YOUR ASSIGNMENT: Each line, starting at the one with "отличается устойчивостью к" and running to the end of the data below, is to be set down again exactly, both ends included; leave pictures out.

SUPPLIED DATA:
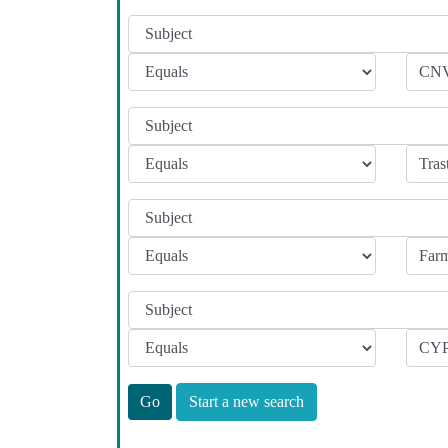
Start a new search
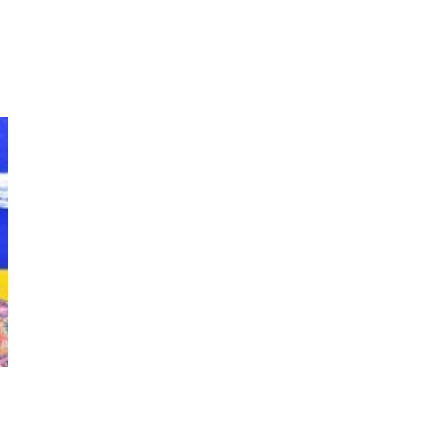
:
मुख्यमंत्री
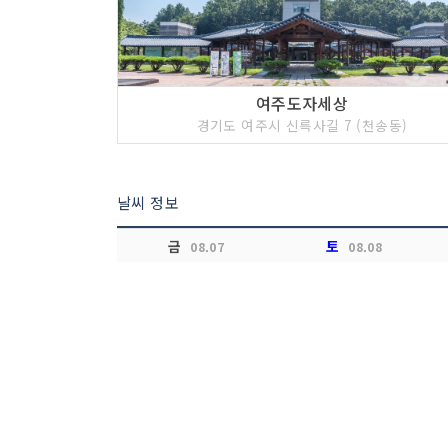
여주도자세상
경기도 여주시 신륵사길 7 (천송동)
날씨 정보
금
토
08.07
08.08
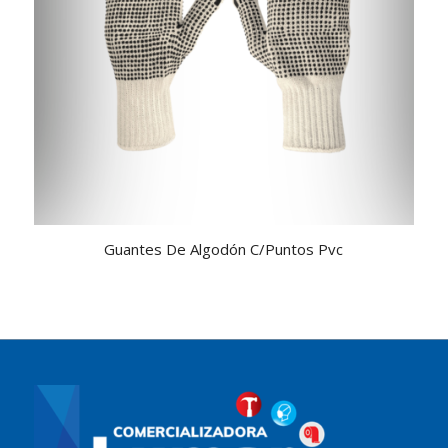
4.00
Guantes De Algodón C/Puntos Pvc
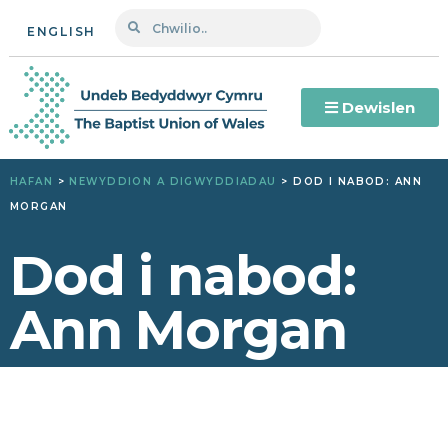
ENGLISH
Dewislen
HAFAN
>
NEWYDDION A DIGWYDDIADAU
>
DOD I NABOD: ANN
MORGAN
Dod i nabod:
Ann Morgan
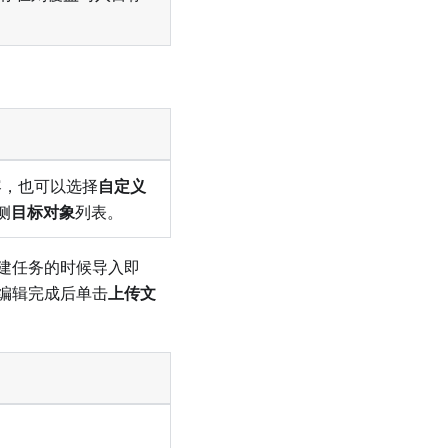
容，也可以选择
自定义
侧
目标对象
列表。
建任务的时候导入即
编辑完成后单击
上传文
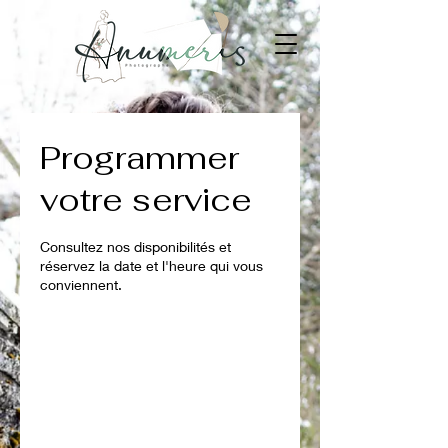
Programmer
votre service
Consultez nos disponibilités et
réservez la date et l'heure qui vous
conviennent.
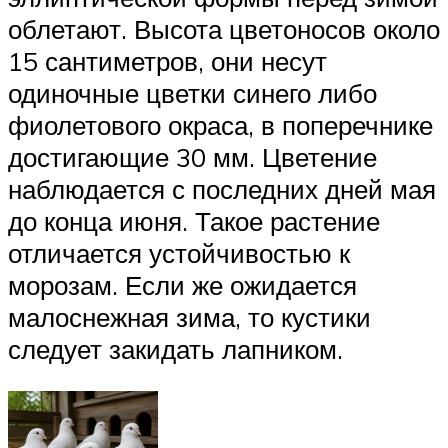
облетают. Высота цветоносов около
15 сантиметров, они несут
одиночные цветки синего либо
фиолетового окраса, в поперечнике
достигающие 30 мм. Цветение
наблюдается с последних дней мая
до конца июня. Такое растение
отличается устойчивостью к
морозам. Если же ожидается
малоснежная зима, то кустики
следует закидать лапником.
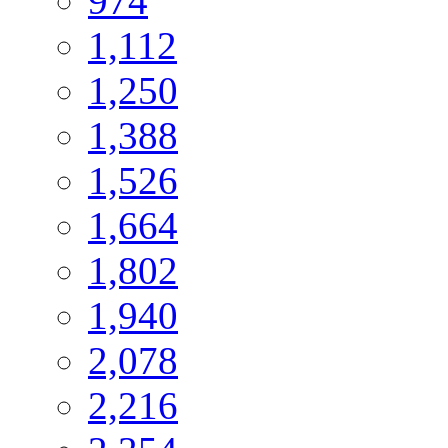
974
1,112
1,250
1,388
1,526
1,664
1,802
1,940
2,078
2,216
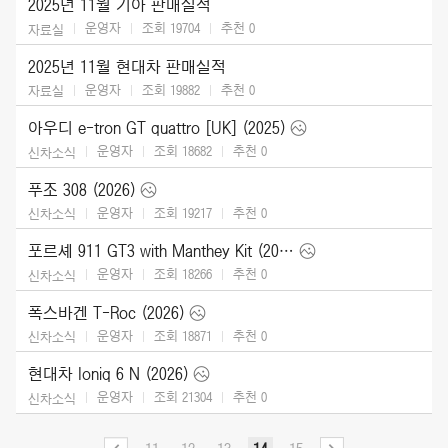
2025년 11월 기아 판매실적
운영자
조회 19704
추천
0
자료실
2025년 11월 현대차 판매실적
운영자
조회 19882
추천
0
자료실
아우디 e-tron GT quattro [UK] (2025)
운영자
조회 18682
추천
0
신차소식
푸조 308 (2026)
운영자
조회 19217
추천
0
신차소식
포르셰 911 GT3 with Manthey Kit (2026)
운영자
조회 18266
추천
0
신차소식
폭스바겐 T-Roc (2026)
운영자
조회 18871
추천
0
신차소식
현대차 Ioniq 6 N (2026)
운영자
조회 21304
추천
0
신차소식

WRITTEN RESPONSE:
отличается устойчивостью к
морозам. Если же ожидается
малоснежная зима, то кустики
следует закидать лапником.
974
1,112
1,250
1,388
1,526
1,664
1,802
1,940
2,078
2,216
2025년 11월 기아 판매실적
운영자
조회 19704
추천
0
자료실
2025년 11월 현대차 판매실적
운영자
조회 19882
추천
0
자료실
아우디 e-tron GT quattro [UK] (2025)
운영자
조회 18682
추천
0
신차소식
푸조 308 (2026)
운영자
조회 19217
추천
0
신차소식
포르셰 911 GT3 with Manthey Kit (2026)
운영자
조회 18266
추천
0
신차소식
폭스바겐 T-Roc (2026)
운영자
조회 18871
추천
0
신차소식
현대차 Ioniq 6 N (2026)
운영자
조회 21304
추천
0
신차소식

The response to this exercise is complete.